> ACTIVITY
Whenever a line of the data below holds the string "labels", copy that line.

[Opening INPUT section]

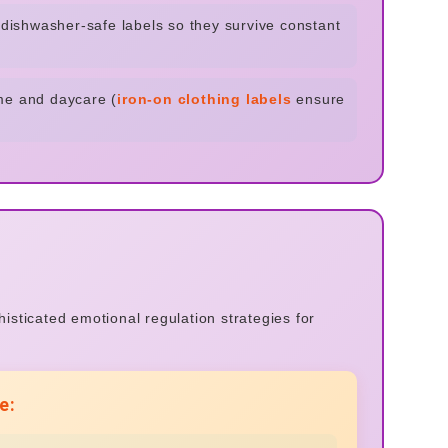
e dishwasher-safe labels so they survive constant
me and daycare (
iron-on clothing labels
ensure
sticated emotional regulation strategies for
e:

[Closing INPUT section]

> RESPONSE
e dishwasher-safe labels so they survive constant
iron-on clothing labels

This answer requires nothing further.